Despite living in these circumstances Blecher carried on quite a correspondence (with André Gide and Martin Heidegger, to name a few), worked on translations, wrote articles and novels. Although favorable reviews of Adventures did not gain him popularity, they gave him a permanently high position in the literary pantheon. In Poland, however, none of his books were published for decades. Just like every “different” and original author, he had to wait for his moment, which came late – on the 75th anniversary of his death.
Blecher’s subject is the veneer of life and what is hidden behind it. His protagonist, who also narrates the story, experiences the world intensively and analytically at the same time; sensuality and intellectuality fight a constant battle in his work. The strength of Blecher’s prose lies in visual suggestiveness and metaphors. In one of the scenes the protagonist observes meat being unloaded in front of butchers’ sheds. The butchers carry “whole halves of cattle in their arms, crimson and veined, moist with blood, tall and superb like dead princesses”. This description develops accordingly to the logic of a previously used, surprising metaphor: “They were now lined upagainst white porcelain walls like red sculptures chiseled from the most varied and fragile material […] At the edge of the open stomach hung the lacework of muscles and heavy necklaces strung with beads of fat.”

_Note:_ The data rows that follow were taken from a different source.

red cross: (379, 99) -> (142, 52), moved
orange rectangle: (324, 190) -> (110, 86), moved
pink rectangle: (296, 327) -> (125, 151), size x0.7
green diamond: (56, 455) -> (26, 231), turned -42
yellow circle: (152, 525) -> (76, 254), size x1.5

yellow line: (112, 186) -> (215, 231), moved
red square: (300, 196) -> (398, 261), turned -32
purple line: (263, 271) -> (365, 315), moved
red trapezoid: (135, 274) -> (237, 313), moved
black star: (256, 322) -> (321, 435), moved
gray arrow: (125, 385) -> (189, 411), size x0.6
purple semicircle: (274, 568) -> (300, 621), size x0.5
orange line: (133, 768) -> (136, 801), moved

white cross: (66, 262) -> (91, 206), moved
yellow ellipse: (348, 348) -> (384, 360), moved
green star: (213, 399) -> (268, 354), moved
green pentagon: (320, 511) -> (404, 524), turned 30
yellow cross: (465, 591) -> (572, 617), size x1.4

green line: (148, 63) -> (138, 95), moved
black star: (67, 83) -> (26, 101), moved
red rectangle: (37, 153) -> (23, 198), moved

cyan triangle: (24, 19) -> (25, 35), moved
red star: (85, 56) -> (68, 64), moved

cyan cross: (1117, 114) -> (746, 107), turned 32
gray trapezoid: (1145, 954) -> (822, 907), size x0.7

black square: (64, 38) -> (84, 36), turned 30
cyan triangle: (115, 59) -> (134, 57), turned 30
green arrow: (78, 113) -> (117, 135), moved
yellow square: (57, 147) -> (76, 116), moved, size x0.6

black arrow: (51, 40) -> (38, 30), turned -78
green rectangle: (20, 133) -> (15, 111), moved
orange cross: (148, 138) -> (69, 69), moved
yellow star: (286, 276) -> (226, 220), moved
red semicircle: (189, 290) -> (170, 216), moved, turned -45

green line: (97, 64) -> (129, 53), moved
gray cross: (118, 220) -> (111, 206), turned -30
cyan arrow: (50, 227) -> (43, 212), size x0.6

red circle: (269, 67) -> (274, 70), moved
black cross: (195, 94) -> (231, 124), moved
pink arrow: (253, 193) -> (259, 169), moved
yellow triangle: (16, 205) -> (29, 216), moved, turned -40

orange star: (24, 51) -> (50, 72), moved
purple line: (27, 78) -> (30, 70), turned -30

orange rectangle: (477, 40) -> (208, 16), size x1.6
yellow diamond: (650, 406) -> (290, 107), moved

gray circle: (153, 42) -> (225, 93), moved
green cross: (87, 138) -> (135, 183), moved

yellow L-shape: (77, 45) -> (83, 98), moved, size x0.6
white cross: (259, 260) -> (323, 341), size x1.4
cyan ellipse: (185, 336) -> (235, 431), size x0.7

Another scene: the protagonist’s friend gets engaged to a woman, who quickly entraps the mind of the young narrator. These thoughts soon wind up stuck in paradoxes: “Edda became one more object, a simple object whose existence tormented and irritated me, like a word repeated innumerable times, that becomes incomprehensible to the extent that its comprehension seems to us more imperiously necessary.” Edda becomes Schulz’s Adela of sorts – her terseness, or even her mere existence ridicules all the protagonist’s efforts to prove to himself and others that true life is absent. But, as it turns out with time, this is an imperfect Adela – Adela affected by disintegration. This way she becomes the young man’s unexpected ally, thanks to whom his process of self‑recognition reaches a new level.
“Nothing existed in the world outside of the mud” – this discovery made by the protagonist sounds familiar and unexciting. The scene that precedes it however, is brilliantly constructed: the protagonist sets out on a rainy night to a cattle market to immerse himself in mud and manure. He says: “I myself was a special creation of the mud; a missionary sent by it into this world. […] This was my authentic flesh, clothes flayed, skin flayed, muscles flayed, flayed to the mud core.”
In Blecher’s prose, “mud” stands in opposition to a perfect, closed, tamed reality. Life, as we may read in Adventures, brings only dark revelations: there is no “truth superior to the mud”, the essence of life cannot be uplifted or redeemed (what is interesting, Blecher’s novel, unlike Schulz’s, is almost entirely devoid of religious elements). Paradoxically, the mere character of the story states it differently. Its “sensuality” and “intellectuality” are not made of mud. It is a construction raised with precision and due diligence, put together carefully and without haste. Blecher’s excellence is undeniable. Although belatedly, it is good to be introduced to this writer.